===== Record extracts

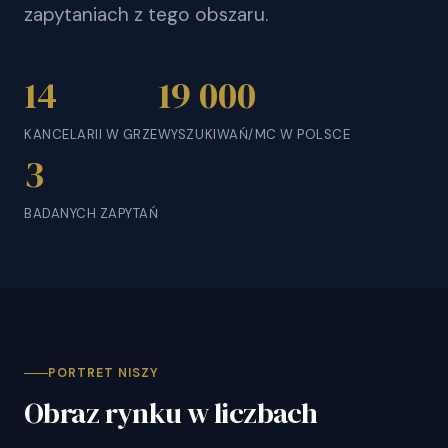
zapytaniach z tego obszaru.
14
19 000
KANCELARII W GRZE
WYSZUKIWAŃ/MC W POLSCE
3
BADANYCH ZAPYTAŃ
PORTRET NISZY
Obraz rynku w liczbach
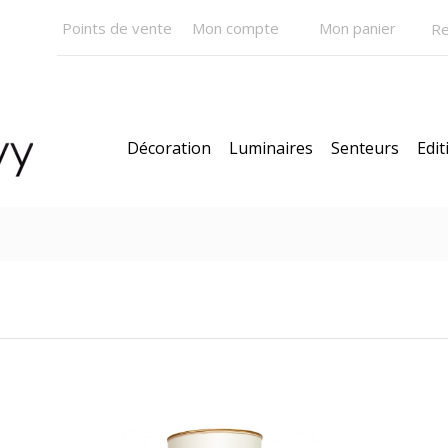
Points de vente
Mon compte
Mon panier
Décoration
Luminaires
Senteurs
Edit
CK
Modèles
Nouveautés
Nos Bestsellers
Car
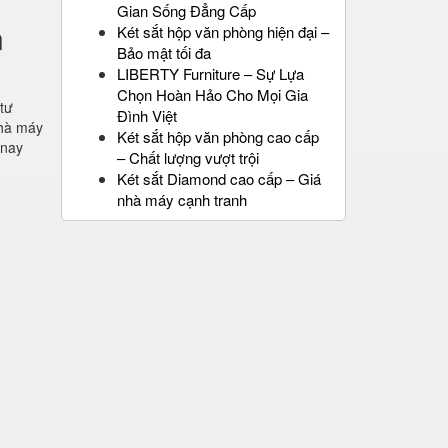
Gian Sống Đẳng Cấp
n
Két sắt hộp văn phòng hiện đại –
Bảo mật tối đa
LIBERTY Furniture – Sự Lựa
Chọn Hoàn Hảo Cho Mọi Gia
 tư
Đình Việt
nhà máy
Két sắt hộp văn phòng cao cấp
 nay
– Chất lượng vượt trội
Két sắt Diamond cao cấp – Giá
nhà máy cạnh tranh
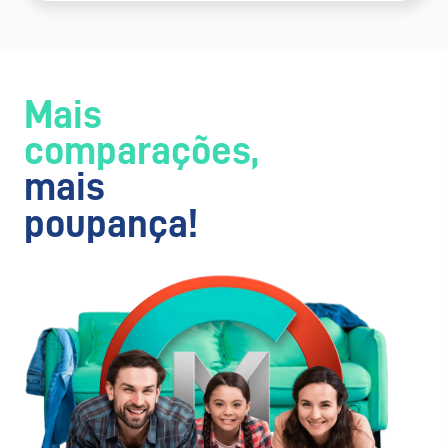
Mais
comparações,
mais
poupança!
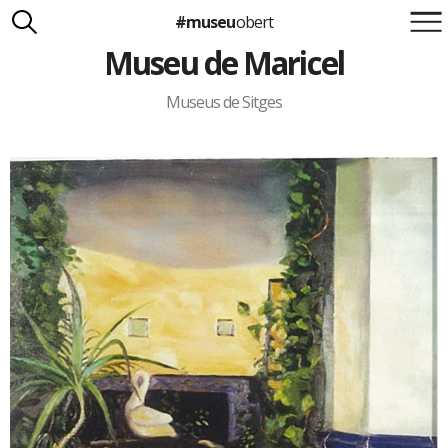
#museu
obert
Museu de Maricel
Suma't a la iniciativa
Carlota Royo
Francesca Barcellona
Museus de Sitges
info@museuobert.cat.
Nota legal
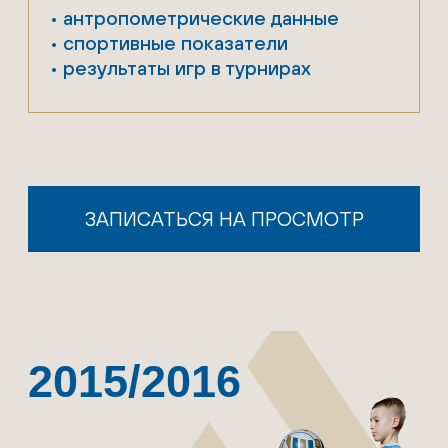
2011/2012
75
3
Тренировки
Минут каждая
в неделю
тренировка
Программа для игроков, которые
имеют навыки в футболе и
эффективно их применяют
Приоритетное участие
в турнирах и сборах
Электронный профайл
на каждого воспитанника:
• антропометрические данные
• спортивные показатели
• результаты игр в турнирах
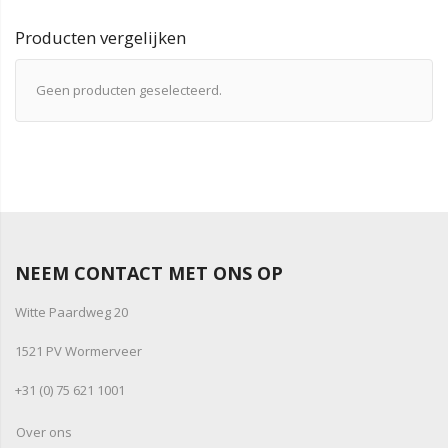
Producten vergelijken
Geen producten geselecteerd.
NEEM CONTACT MET ONS OP
Witte Paardweg 20
1521 PV Wormerveer
+31 (0) 75 621 1001
Over ons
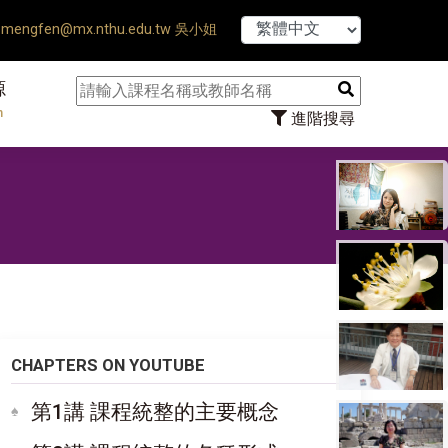
【7/31】114學年
mengfen@mx.nthu.edu.tw 吳小姐
源
n
進階搜尋
CHAPTERS ON YOUTUBE
第1講 課程統整的主要概念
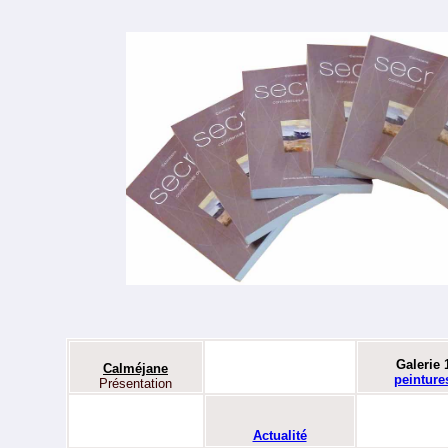
Galerie 
Calméjane
peinture
Présentation
Actualité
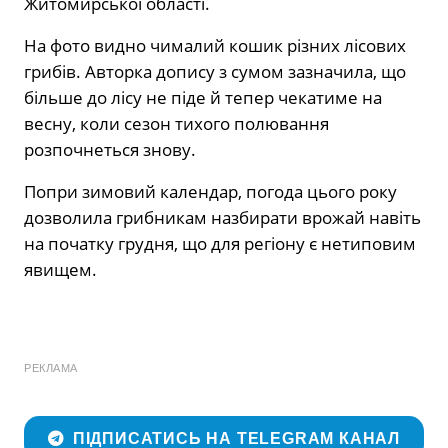
Житомирської області.
На фото видно чималий кошик різних лісових
грибів. Авторка допису з сумом зазначила, що
більше до лісу не піде й тепер чекатиме на
весну, коли сезон тихого полювання
розпочнеться знову.
Попри зимовий календар, погода цього року
дозволила грибникам назбирати врожай навіть
на початку грудня, що для регіону є нетиповим
явищем.
РЕКЛАМА
ПІДПИСАТИСЬ НА TELEGRAM КАНАЛ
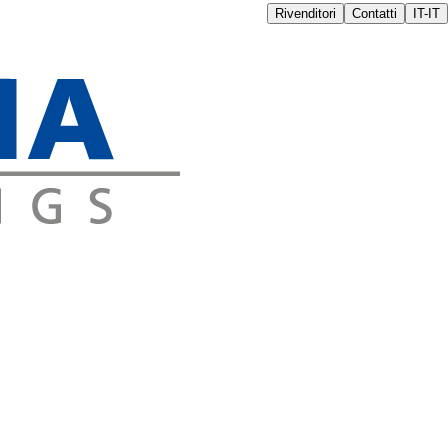
Rivenditori
Contatti
IT-IT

==========

(Exercise objective)
Transcribe all the entries precisely. Do not include any picture.

(The answer)
zapytaniach z tego obszaru.
14
19 000
KANCELARII W GRZE
WYSZUKIWAŃ/MC W POLSCE
3
BADANYCH ZAPYTAŃ
PORTRET NISZY
Obraz rynku w liczbach
Points de vente
Mon compte
Mon panier
Décoration
Luminaires
Senteurs
Edit
CK
Modèles
Nouveautés
Nos Bestsellers
Car
Gian Sống Đẳng Cấp
n
Két sắt hộp văn phòng hiện đại –
Bảo mật tối đa
LIBERTY Furniture – Sự Lựa
Chọn Hoàn Hảo Cho Mọi Gia
 tư
Đình Việt
nhà máy
Két sắt hộp văn phòng cao cấp
 nay
– Chất lượng vượt trội
Két sắt Diamond cao cấp – Giá
nhà máy cạnh tranh
Mais
comparações,
mais
poupança!
#museu
obert
Museu de Maricel
Suma't a la iniciativa
Carlota Royo
Francesca Barcellona
Museus de Sitges
info@museuobert.cat.
Nota legal
2011/2012
75
3
Тренировки
Минут каждая
в неделю
тренировка
Программа для игроков, которые
имеют навыки в футболе и
эффективно их применяют
Приоритетное участие
в турнирах и сборах
Электронный профайл
на каждого воспитанника:
• антропометрические данные
• спортивные показатели
• результаты игр в турнирах
Producten vergelijken
Geen producten geselecteerd.
NEEM CONTACT MET ONS OP
Witte Paardweg 20
1521 PV Wormerveer
+31 (0) 75 621 1001
Over ons
【7/31】114學年
mengfen@mx.nthu.edu.tw 吳小姐
源
n
進階搜尋
CHAPTERS ON YOUTUBE
第1講 課程統整的主要概念
Galerie 
Calméjane
peinture
Présentation
Actualité
Житомирської області.
На фото видно чималий кошик різних лісових
грибів. Авторка допису з сумом зазначила, що
більше до лісу не піде й тепер чекатиме на
весну, коли сезон тихого полювання
розпочнеться знову.
Попри зимовий календар, погода цього року
дозволила грибникам назбирати врожай навіть
на початку грудня, що для регіону є нетиповим
явищем.
РЕКЛАМА
ПІДПИСАТИСЬ НА TELEGRAM КАНАЛ
Rivenditori
Contatti
IT-IT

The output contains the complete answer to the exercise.